*Source records*.
=-=-=

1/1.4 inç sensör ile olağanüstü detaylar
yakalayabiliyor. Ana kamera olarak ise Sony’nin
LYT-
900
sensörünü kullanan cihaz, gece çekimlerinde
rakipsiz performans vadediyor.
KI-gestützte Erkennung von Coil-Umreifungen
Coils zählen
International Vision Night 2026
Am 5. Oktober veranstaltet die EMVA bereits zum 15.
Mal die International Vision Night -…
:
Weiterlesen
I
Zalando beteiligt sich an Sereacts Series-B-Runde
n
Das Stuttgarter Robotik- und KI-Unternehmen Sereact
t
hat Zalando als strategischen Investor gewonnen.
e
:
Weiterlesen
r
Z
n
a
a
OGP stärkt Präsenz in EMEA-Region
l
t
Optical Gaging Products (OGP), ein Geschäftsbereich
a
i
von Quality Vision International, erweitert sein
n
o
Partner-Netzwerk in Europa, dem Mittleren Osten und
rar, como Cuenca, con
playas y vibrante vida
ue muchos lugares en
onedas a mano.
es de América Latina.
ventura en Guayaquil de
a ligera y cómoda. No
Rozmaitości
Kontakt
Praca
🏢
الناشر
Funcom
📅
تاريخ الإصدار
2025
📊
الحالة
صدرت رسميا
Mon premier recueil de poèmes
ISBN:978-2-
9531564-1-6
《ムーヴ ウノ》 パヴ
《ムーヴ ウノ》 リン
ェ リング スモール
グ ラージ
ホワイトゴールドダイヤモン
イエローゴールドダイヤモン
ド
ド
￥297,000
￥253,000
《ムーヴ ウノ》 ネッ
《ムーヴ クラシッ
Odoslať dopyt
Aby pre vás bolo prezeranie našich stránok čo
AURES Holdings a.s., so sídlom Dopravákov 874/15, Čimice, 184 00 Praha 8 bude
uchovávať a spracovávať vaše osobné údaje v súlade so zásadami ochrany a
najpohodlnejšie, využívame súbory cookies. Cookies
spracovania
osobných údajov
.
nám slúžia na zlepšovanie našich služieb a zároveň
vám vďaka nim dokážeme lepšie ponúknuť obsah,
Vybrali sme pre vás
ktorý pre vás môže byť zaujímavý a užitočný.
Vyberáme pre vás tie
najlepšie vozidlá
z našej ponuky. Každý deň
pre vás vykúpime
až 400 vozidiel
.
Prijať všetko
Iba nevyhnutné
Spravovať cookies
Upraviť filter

=-=-=

*Task directions*.
Throughout the data above, copy all lines where the word "cookies" is found.

*Task answer*.
najpohodlnejšie, využívame súbory cookies. Cookies
Spravovať cookies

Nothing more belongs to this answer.